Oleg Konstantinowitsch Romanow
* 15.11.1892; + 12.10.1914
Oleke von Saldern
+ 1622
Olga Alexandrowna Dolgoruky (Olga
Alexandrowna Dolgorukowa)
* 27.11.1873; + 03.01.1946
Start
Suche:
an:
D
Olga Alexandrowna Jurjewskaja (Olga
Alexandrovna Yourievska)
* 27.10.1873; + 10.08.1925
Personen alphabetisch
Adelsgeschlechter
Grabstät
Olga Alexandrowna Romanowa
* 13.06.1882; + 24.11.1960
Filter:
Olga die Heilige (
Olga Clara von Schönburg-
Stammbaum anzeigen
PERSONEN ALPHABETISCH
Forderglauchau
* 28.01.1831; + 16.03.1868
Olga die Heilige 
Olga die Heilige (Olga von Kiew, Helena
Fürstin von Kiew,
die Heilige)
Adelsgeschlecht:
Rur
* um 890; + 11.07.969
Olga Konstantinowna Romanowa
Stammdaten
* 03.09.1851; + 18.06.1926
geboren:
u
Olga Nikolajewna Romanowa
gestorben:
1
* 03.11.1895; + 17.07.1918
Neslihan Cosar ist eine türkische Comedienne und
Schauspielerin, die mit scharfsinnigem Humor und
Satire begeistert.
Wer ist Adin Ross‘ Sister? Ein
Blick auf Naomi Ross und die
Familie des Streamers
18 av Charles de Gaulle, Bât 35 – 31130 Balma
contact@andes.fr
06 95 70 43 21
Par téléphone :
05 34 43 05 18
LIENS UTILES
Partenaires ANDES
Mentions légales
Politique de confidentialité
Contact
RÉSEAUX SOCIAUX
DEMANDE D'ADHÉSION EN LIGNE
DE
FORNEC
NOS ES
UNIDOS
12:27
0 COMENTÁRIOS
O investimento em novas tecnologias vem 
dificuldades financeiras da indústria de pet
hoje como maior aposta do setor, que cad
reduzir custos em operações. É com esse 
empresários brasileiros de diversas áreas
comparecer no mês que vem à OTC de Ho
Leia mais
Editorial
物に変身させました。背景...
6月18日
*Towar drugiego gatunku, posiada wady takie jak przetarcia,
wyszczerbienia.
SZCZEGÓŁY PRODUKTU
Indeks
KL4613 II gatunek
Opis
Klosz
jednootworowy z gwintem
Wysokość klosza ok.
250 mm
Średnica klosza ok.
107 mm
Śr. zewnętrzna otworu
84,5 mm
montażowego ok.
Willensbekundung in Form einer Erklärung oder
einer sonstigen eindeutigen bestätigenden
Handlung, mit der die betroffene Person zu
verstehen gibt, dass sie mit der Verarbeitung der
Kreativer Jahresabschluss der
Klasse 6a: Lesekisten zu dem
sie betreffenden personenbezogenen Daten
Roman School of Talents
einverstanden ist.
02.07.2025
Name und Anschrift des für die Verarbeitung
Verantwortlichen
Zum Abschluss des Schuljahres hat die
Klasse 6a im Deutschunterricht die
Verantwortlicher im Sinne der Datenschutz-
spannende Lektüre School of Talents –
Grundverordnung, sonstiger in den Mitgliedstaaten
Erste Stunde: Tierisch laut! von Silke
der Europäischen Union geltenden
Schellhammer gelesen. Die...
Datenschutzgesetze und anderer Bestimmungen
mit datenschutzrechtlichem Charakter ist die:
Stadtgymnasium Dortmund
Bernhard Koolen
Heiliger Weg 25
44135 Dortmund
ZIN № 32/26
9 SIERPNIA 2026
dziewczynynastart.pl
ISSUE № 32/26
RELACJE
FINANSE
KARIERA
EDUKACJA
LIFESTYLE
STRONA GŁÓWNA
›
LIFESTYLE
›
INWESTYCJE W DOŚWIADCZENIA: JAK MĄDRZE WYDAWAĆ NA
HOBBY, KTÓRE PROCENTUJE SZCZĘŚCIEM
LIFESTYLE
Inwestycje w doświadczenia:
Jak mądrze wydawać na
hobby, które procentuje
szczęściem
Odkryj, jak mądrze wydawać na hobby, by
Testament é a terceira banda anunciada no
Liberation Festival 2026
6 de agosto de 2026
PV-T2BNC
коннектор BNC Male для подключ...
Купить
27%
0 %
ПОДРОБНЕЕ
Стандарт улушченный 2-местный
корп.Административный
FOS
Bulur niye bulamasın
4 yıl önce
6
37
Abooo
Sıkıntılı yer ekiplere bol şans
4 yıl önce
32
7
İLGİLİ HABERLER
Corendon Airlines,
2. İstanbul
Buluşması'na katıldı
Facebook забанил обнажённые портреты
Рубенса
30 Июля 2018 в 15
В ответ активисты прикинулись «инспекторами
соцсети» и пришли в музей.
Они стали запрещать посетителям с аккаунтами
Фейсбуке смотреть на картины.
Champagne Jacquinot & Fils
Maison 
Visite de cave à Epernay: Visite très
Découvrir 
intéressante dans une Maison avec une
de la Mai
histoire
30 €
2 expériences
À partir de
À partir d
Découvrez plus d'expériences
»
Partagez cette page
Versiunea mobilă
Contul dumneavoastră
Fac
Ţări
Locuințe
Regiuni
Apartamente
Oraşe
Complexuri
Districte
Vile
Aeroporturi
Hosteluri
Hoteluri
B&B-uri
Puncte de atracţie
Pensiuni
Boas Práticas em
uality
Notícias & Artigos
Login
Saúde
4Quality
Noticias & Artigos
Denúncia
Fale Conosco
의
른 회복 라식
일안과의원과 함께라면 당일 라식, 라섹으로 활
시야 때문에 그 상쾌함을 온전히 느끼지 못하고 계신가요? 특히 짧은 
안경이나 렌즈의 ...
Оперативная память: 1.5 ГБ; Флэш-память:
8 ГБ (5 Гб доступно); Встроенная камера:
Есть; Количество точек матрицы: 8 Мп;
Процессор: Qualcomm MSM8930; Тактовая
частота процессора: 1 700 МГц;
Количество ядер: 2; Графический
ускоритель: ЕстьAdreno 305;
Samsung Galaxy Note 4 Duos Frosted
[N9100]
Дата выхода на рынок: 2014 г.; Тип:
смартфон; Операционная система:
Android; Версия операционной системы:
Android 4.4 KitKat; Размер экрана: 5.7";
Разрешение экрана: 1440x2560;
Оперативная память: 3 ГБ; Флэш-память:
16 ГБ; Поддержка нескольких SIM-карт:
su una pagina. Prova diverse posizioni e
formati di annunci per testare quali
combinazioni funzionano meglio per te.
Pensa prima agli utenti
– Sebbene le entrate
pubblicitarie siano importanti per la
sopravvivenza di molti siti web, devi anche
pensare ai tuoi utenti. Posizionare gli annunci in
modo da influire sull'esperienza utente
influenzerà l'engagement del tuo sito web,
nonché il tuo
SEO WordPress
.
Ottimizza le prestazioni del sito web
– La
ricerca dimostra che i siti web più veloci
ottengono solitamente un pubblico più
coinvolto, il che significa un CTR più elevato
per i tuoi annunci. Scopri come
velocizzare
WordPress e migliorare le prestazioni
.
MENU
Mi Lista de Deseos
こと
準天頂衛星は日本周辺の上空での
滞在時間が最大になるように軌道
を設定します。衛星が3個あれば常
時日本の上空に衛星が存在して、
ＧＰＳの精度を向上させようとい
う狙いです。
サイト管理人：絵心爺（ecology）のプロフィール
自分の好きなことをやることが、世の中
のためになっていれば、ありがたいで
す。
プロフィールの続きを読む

- - -

_Task objective_
Copy all lines from the entries that contain the word "siti".

_Answer space_
sopravvivenza di molti siti web, devi anche
ricerca dimostra che i siti web più veloci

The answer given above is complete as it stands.